DBJ conference to examine private equity, SME and innovation
L-R: Audrey Richards, Project Coordinator, DBJ’s Ja Venture Capital Programme; Milverton Reynolds, Managing Director of the Development Bank of Jamaica; Adriana La Valley, Chief of Operations at IDB Invest; and Senator Aubyn Hill who serves as Executive Director of Economic Growth Council pause for a photo op at last Wednesday’s launch of the DBJ’s 2019 Conference on Private Equity and Infrastructure Development.
The Development Bank of Jamaica (DBJ) has announced that it will again be hosting its major international conference this year aimed at highlighting the readiness and attractiveness of local investment opportunities as it brings together regional and international experts to discuss key issues impacting the continued growth of the country through public-private partnerships, innovation, entrepreneurship and the emerging private equity and venture capital markets.

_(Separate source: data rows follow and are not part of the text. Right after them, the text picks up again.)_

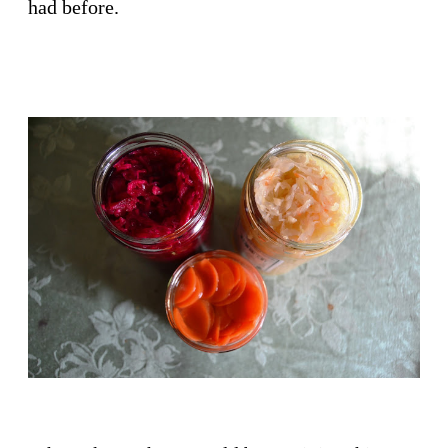
had before.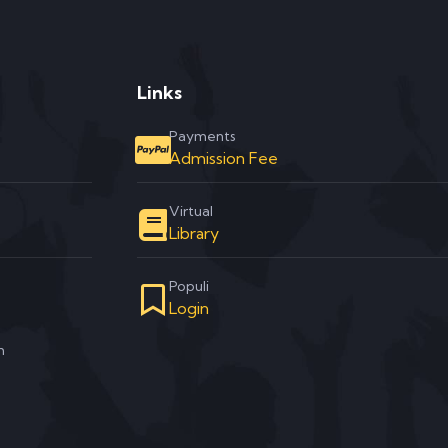
Links
Payments
Admission Fee
Virtual
Library
Populi
Login
m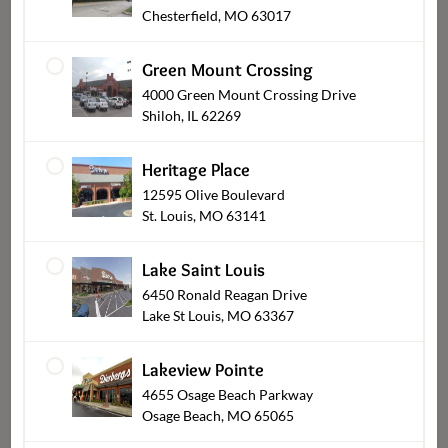
Chesterfield, MO 63017
Green Mount Crossing
4000 Green Mount Crossing Drive
Shiloh, IL 62269
Heritage Place
12595 Olive Boulevard
St. Louis, MO 63141
Cookies
Lake Saint Louis
6450 Ronald Reagan Drive
Lake St Louis, MO 63367
Lakeview Pointe
4655 Osage Beach Parkway
Osage Beach, MO 65065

Under the theme, "Delivering economic growth through partnerships: Financing Regional Infrastructure, SMEs & Innovation", the conference will run over three days, June 10th-12th, at The Jamaica Pegasus, and targets entrepreneurs, start-ups and small-to-medium-sized enterprises, as well as stakeholders within the private equity, venture capital, public-private partnerships and Jamaica’s infrastructure development space.
Milverton Reynolds (left), Managing Director of the Development Bank of Jamaica (DBJ), greets Senator Aubyn Hill who serves as Executive Director of Economic Growth Council.
It is anticipated that approximately 300 local and international stakeholders, including experienced practitioners and private sector investors and project developers from Canada, the United Kingdom, Jamaica, Barbados, Trinidad and Tobago and the Bahamas, will be in attendance, each day, to discuss, deliberate and share best practices on key subject matters.
Milverton Reynolds, Managing Director of the Development Bank of Jamaica, said, “Our gallery of speakers and presenters are among the very best local, regional and international practitioners, and they will address a number of poignant questions on growth in the Jamaican economy, how can it be facilitated by utilising public-private partnerships and privatisation of government assets, how to incorporate climate resilience in infrastructure asset development, the use of private equity and venture capital to spur economic growth, the financing of infrastructure, SMEs and innovation.”
This fifth DBJ conference will build on the successes of previous ones, led by DBJ’s Jamaica Venture Capital Programme (JVCP) as the bank has hosted keynote presenters such as: Paul Ahlstrom, Venture Capitalist, Founder and CEO of Alta Ventures, USA; Dr. Josh Lerner, Harvard professor and renowned private equity expert; and Chinedu Echeruo, tech entrepreneur and founder of HopStop.com; in 2013, 2014 and 2016 respectively. Since 2017, the conference has also been expanded through a strategic partnership between the JVCP and another DBJ Division, the Public-Private Partnerships & Privatisation Division.
From L-R: Audrey Richards, Project Coordinator, DBJ’s Jamaica Venture Capital Programme; Milverton Reynolds, Managing Director of the Development Bank of Jamaica; Adriana La Valley, Chief of Operations at IDB Invest; Denise Arana, Gen. Manager, DBJ’s Public-Private Partnerships & Privatisation; Melvin Smith, Project Manager, Foundations for Competitiveness & Growth Project (FCGP); Lesley Ann Dixon Ennevor, Trade Commissioner, and Richard York, Senior Trade Commissioner at the Canadian High Commission in Jamaica .
One of the partners at this year conference is the Canadian High Commission, which boasts a commercial relationship with the region valued at over $2 billion per year in just merchandise trade.
Richard York, Commercial Counselor & Senior Trade Commissioner, Canadian High Commission in Jamaica, said at the conference’s launch last Wednesday, “I don’t think it’s any secret that Jamaica is a very important partner for Canada in the region; we have very good bilateral trade in Jamaica. In fact, Canada is one of the only countries with which Jamaica has a trade surplus. We look forward to continuing to share Canadian experience and best practices with our partners here in Jamaica, but even more importantly to work to develop opportunities for Canadian and local companies to collaborate on building the infrastructure needed to boost economic growth and sustainable development for all Jamaicans.”